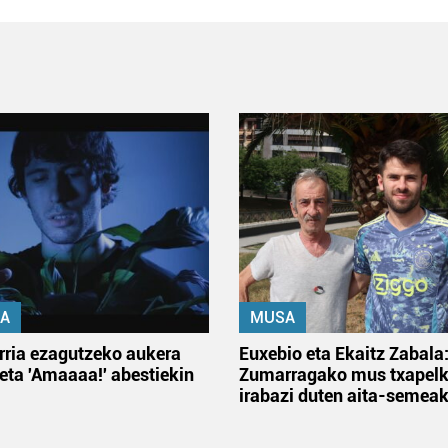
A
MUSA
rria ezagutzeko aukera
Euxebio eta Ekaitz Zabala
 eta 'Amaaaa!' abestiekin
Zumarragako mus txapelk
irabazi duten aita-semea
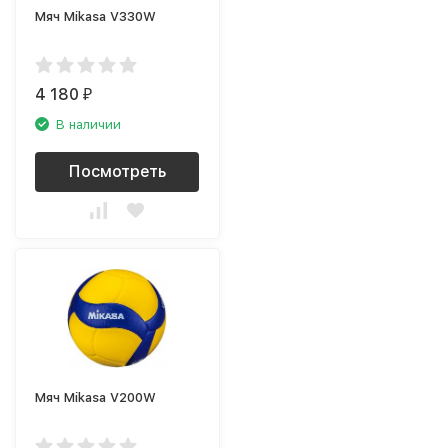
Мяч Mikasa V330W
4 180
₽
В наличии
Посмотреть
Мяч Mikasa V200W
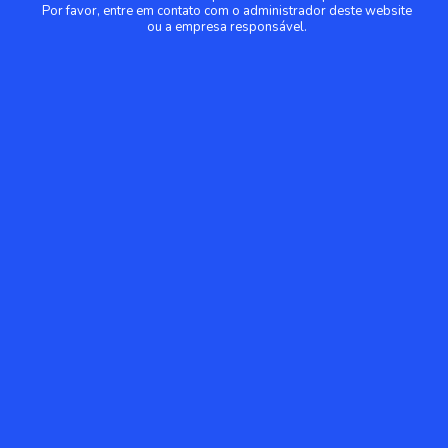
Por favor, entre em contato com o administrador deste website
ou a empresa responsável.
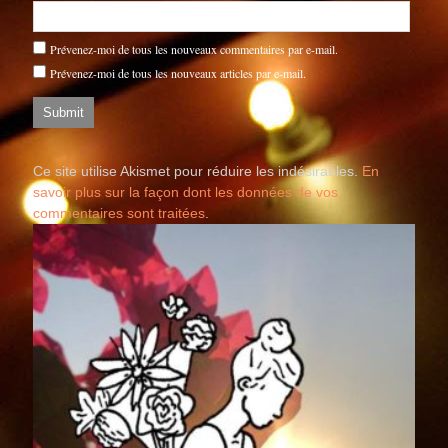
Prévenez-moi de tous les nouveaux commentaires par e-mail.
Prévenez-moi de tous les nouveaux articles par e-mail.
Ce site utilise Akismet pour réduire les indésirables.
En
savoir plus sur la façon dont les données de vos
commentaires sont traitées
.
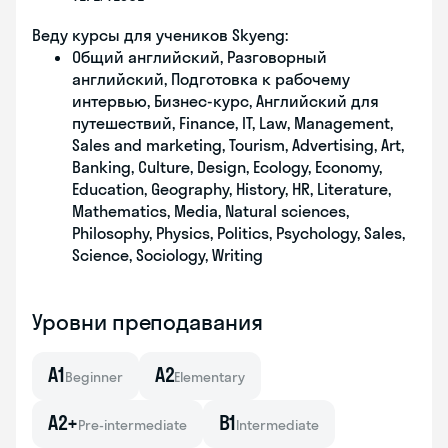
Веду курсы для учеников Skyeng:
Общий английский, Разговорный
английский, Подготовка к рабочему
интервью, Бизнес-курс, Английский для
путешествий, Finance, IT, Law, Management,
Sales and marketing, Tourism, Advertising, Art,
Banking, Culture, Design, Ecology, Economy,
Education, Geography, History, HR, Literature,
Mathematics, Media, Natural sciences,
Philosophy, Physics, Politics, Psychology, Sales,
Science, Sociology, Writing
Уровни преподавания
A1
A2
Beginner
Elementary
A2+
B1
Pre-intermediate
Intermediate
++++++++++++++++++++
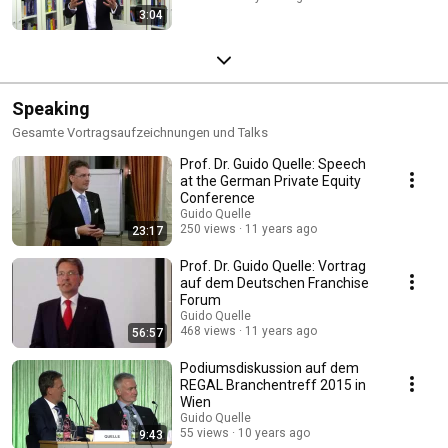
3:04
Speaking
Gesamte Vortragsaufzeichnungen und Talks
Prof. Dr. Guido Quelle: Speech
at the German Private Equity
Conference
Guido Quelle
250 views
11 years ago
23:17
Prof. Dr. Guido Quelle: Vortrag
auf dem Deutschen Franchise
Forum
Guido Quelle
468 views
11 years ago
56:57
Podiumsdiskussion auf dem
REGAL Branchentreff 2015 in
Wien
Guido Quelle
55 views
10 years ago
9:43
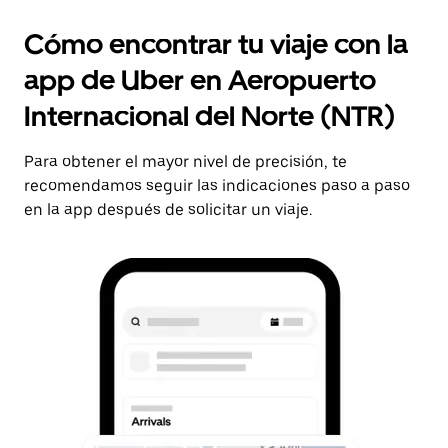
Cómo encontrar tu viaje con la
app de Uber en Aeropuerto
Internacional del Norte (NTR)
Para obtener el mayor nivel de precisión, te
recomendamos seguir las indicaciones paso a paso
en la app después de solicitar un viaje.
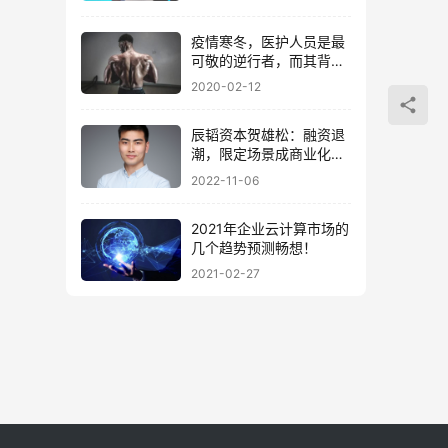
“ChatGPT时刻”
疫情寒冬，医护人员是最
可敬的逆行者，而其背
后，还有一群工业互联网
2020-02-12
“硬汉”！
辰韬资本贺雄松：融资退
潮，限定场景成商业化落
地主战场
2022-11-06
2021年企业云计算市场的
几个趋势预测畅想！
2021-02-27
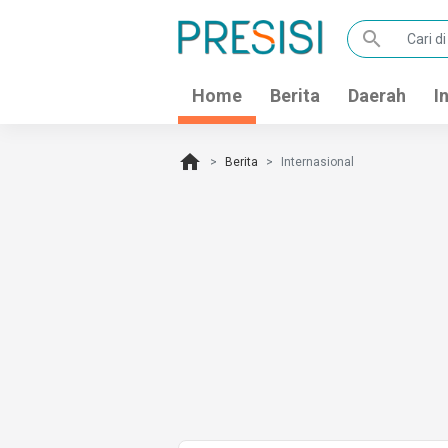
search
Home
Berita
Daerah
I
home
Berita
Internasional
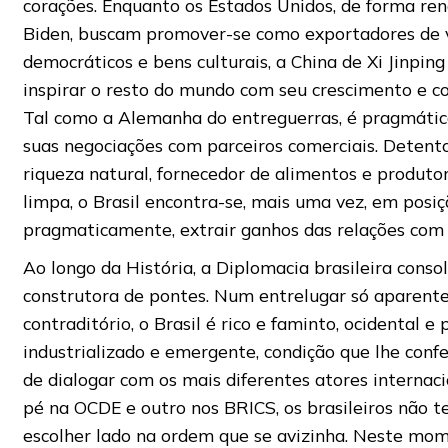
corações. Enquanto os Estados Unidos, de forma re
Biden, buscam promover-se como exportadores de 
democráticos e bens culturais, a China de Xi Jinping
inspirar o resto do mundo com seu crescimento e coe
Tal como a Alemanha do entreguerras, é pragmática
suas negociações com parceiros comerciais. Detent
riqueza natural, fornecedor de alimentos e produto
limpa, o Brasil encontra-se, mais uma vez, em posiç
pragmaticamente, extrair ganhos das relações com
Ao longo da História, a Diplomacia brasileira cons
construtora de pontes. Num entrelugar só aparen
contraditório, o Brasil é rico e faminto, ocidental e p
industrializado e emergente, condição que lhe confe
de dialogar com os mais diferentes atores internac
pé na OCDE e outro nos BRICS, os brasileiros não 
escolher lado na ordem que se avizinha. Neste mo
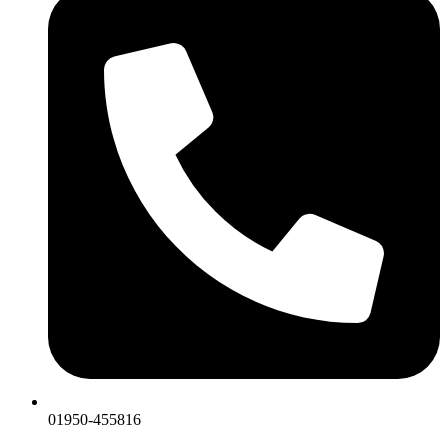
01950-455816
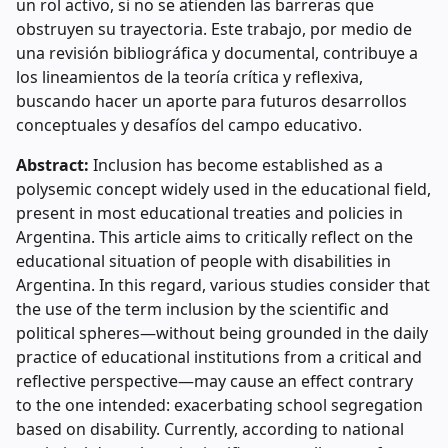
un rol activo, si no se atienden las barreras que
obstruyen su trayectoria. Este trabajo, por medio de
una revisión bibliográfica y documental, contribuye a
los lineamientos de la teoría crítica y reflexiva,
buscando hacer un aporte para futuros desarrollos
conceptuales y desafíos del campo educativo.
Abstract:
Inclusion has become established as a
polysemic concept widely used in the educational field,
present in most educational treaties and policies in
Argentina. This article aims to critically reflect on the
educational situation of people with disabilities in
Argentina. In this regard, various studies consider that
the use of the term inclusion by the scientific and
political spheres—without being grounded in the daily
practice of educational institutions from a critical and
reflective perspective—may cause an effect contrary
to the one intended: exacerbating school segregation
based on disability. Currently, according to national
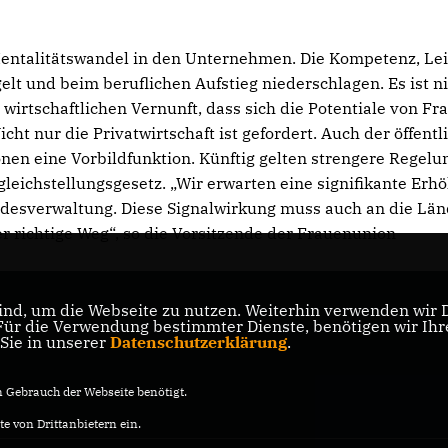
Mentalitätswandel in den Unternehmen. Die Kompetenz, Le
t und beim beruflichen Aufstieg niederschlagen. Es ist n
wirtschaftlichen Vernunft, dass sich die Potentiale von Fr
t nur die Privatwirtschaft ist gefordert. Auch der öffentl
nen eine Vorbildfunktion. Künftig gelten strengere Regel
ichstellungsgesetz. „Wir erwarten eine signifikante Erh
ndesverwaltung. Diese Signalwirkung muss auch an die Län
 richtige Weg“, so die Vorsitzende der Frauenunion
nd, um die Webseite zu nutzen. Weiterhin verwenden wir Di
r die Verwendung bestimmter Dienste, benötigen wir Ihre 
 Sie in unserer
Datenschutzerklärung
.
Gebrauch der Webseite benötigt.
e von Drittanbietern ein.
++++++++++++++++++++
A clean copy is needed of the lines in the listing above from the one with "后，还有一群工业互联网" through the one with "industrializado e emergente, condição", exact in every word and free of pictures.

**RESPONSE FOR THIS EXERCISE**
后，还有一群工业互联网
2020-02-12
“硬汉”！
辰韬资本贺雄松：融资退
潮，限定场景成商业化落
地主战场
2022-11-06
2021年企业云计算市场的
几个趋势预测畅想！
2021-02-27
search
Home
Berita
Daerah
I
home
Berita
Internasional
corações. Enquanto os Estados Unidos, de forma re
Biden, buscam promover-se como exportadores de 
democráticos e bens culturais, a China de Xi Jinping
inspirar o resto do mundo com seu crescimento e coe
Tal como a Alemanha do entreguerras, é pragmática
suas negociações com parceiros comerciais. Detent
riqueza natural, fornecedor de alimentos e produto
limpa, o Brasil encontra-se, mais uma vez, em posiç
pragmaticamente, extrair ganhos das relações com
Ao longo da História, a Diplomacia brasileira cons
construtora de pontes. Num entrelugar só aparen
contraditório, o Brasil é rico e faminto, ocidental e p
industrializado e emergente, condição que lhe confe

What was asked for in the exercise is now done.